My advice: pick up an 06 while you can, because it will take them a couple of years (hopefully less) to iron this out. Shame.


----------



## AndyM (Apr 18, 2002)

The Torque Steer is very disappointing. This is something I have not come across in the reviews I have seen. Would the LSD help with this issue?


----------



## mtbscott (Jul 16, 2003)

I drove two MCS's last week, one with Sports Suspension plus, the other without. The base suspension has lots more body roll and a more vague steering feel. Sports suspension felt very much in character, much like my '06 MCS did. My biggest beef is that you have to pay extra for it on the S, I don't think any cars with LSD are here yet but I would get that too, it erases much of the torque steer drama.


----------



## Chris90 (Apr 7, 2003)

Did you try the Sport button?

Every European review worth reading criticizes the steering. BMW should just quit screwing around and just source all their steering from Toyota. :thumbdwn:

Oh well, guess we'll have another steering fix in 2008.


----------



## mtbscott (Jul 16, 2003)

Dawg90 said:


> Did you try the Sport button?
> 
> Every European review worth reading criticizes the steering.

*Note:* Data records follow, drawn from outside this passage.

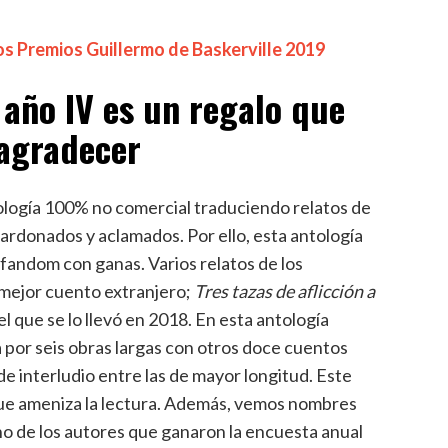
los Premios Guillermo de Baskerville 2019
año IV es un regalo que
 agradecer
ología 100% no comercial traduciendo relatos de
lardonados y aclamados. Por ello, esta antología
 fandom con ganas. Varios relatos de los
 mejor cuento extranjero;
Tres tazas de aflicción a
l que se lo llevó en 2018. En esta antología
por seis obras largas con otros doce cuentos
de interludio entre las de mayor longitud. Este
ue ameniza la lectura. Además, vemos nombres
o de los autores que ganaron la encuesta anual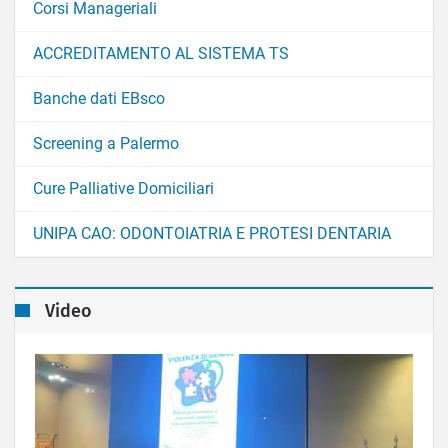
Corsi Manageriali
ACCREDITAMENTO AL SISTEMA TS
Banche dati EBsco
Screening a Palermo
Cure Palliative Domiciliari
UNIPA CAO: ODONTOIATRIA E PROTESI DENTARIA
Video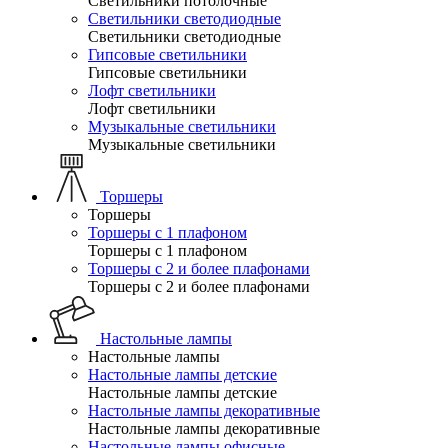
Светильники потолочные
Светильники светодиодные
Светильники светодиодные
Гипсовые светильники
Гипсовые светильники
Лофт светильники
Лофт светильники
Музыкальные светильники
Музыкальные светильники
Торшеры
Торшеры
Торшеры с 1 плафоном
Торшеры с 1 плафоном
Торшеры с 2 и более плафонами
Торшеры с 2 и более плафонами
Настольные лампы
Настольные лампы
Настольные лампы детские
Настольные лампы детские
Настольные лампы декоративные
Настольные лампы декоративные
Настольные лампы офисные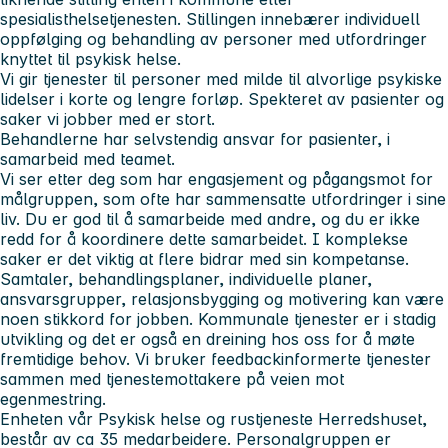
spesialisthelsetjenesten. Stillingen innebærer individuell
oppfølging og behandling av personer med utfordringer
knyttet til psykisk helse.
Vi gir tjenester til personer med milde til alvorlige psykiske
lidelser i korte og lengre forløp. Spekteret av pasienter og
saker vi jobber med er stort.
Behandlerne har selvstendig ansvar for pasienter, i
samarbeid med teamet.
Vi ser etter deg som har engasjement og pågangsmot for
målgruppen, som ofte har sammensatte utfordringer i sine
liv. Du er god til å samarbeide med andre, og du er ikke
redd for å koordinere dette samarbeidet. I komplekse
saker er det viktig at flere bidrar med sin kompetanse.
Samtaler, behandlingsplaner, individuelle planer,
ansvarsgrupper, relasjonsbygging og motivering kan være
noen stikkord for jobben. Kommunale tjenester er i stadig
utvikling og det er også en dreining hos oss for å møte
fremtidige behov. Vi bruker feedbackinformerte tjenester
sammen med tjenestemottakere på veien mot
egenmestring.
Enheten vår Psykisk helse og rustjeneste Herredshuset,
består av ca 35 medarbeidere. Personalgruppen er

Yes to Sport button. Unlike the Sport button on my E46 M3, the one on the MINI makes the car feel better, not just make the throttle response twitchy. Steering??? Felt okay to me after driving a 2006 for over 25K miles. The test drive route had a couple of tight circle ramps as well as some higher speed S turns and I was pleased with the feel in the Sports suspension car. Liking the car is purely subjective but I think MINI hit a homerun in updating the car.


----------



## Chris90 (Apr 7, 2003)

mtbscott said:


> Yes to Sport button. Unlike the Sport button on my E46 M3, the one on the MINI makes the car feel better, not just make the throttle response twitchy. Steering??? Felt okay to me after driving a 2006 for over 25K miles. The test drive route had a couple of tight circle ramps as well as some higher speed S turns and I was pleased with the feel in the Sports suspension car. Liking the car is purely subjective but I think MINI hit a homerun in updating the car.


Cool. I'm interested in a JCW model in 2008, if the stories are true that it'll be an M style separate model.


----------